▶ PROBLEM STATEMENT: Scan the material for the word "Lesson" and return every matching line.
────────
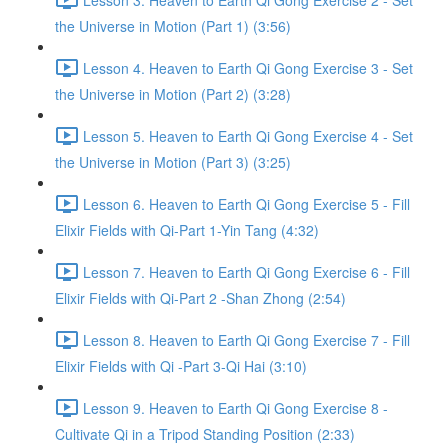
the Universe in Motion (Part 1) (3:56)
Lesson 4. Heaven to Earth Qi Gong Exercise 3 - Set
the Universe in Motion (Part 2) (3:28)
Lesson 5. Heaven to Earth Qi Gong Exercise 4 - Set
the Universe in Motion (Part 3) (3:25)
Lesson 6. Heaven to Earth Qi Gong Exercise 5 - Fill
Elixir Fields with Qi-Part 1-Yin Tang (4:32)
Lesson 7. Heaven to Earth Qi Gong Exercise 6 - Fill
Elixir Fields with Qi-Part 2 -Shan Zhong (2:54)
Lesson 8. Heaven to Earth Qi Gong Exercise 7 - Fill
Elixir Fields with Qi -Part 3-Qi Hai (3:10)
Lesson 9. Heaven to Earth Qi Gong Exercise 8 -
Cultivate Qi in a Tripod Standing Position (2:33)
────────
▶ THE ANSWER:
Lesson 4. Heaven to Earth Qi Gong Exercise 3 - Set
Lesson 5. Heaven to Earth Qi Gong Exercise 4 - Set
Lesson 6. Heaven to Earth Qi Gong Exercise 5 - Fill
Lesson 7. Heaven to Earth Qi Gong Exercise 6 - Fill
Lesson 8. Heaven to Earth Qi Gong Exercise 7 - Fill
Lesson 9. Heaven to Earth Qi Gong Exercise 8 -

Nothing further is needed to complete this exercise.